[Requirement]
Look below and pull out each line with the word "инвестиционного".

[Dataset records]
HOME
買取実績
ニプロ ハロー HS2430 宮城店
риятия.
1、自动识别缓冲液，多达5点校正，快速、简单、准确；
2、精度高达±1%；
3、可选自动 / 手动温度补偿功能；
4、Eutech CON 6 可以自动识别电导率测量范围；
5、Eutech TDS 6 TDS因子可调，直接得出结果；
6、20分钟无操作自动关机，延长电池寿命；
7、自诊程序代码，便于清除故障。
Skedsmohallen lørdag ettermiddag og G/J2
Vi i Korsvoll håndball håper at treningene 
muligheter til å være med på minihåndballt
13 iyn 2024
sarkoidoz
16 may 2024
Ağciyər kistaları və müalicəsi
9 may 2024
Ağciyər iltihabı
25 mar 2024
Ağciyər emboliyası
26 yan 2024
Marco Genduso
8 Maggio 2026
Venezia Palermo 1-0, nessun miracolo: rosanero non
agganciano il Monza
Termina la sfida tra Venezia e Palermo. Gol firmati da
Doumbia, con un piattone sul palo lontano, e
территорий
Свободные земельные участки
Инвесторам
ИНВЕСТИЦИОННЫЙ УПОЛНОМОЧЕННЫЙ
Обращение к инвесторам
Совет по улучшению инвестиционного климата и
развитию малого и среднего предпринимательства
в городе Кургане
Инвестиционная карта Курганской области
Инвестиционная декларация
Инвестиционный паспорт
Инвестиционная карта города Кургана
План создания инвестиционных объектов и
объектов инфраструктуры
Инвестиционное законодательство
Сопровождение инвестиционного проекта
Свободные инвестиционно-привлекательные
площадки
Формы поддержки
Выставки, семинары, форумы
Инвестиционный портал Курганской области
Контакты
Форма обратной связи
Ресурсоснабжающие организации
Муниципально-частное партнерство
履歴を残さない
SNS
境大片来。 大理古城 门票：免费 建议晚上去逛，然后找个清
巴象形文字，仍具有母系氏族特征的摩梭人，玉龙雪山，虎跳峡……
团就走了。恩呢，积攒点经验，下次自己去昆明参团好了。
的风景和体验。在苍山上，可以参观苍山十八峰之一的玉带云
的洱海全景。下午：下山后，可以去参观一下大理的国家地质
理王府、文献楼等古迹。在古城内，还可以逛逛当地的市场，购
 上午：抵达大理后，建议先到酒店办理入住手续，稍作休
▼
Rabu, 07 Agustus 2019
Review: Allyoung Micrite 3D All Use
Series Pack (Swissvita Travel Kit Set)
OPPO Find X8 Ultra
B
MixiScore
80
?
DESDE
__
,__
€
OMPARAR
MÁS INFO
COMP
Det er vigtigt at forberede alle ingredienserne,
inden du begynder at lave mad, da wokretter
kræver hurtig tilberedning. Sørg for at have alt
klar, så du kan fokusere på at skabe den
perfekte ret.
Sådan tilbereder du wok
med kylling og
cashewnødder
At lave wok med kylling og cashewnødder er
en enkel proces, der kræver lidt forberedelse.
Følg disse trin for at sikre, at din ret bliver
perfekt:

[Exercise result]
Совет по улучшению инвестиционного климата и
Сопровождение инвестиционного проекта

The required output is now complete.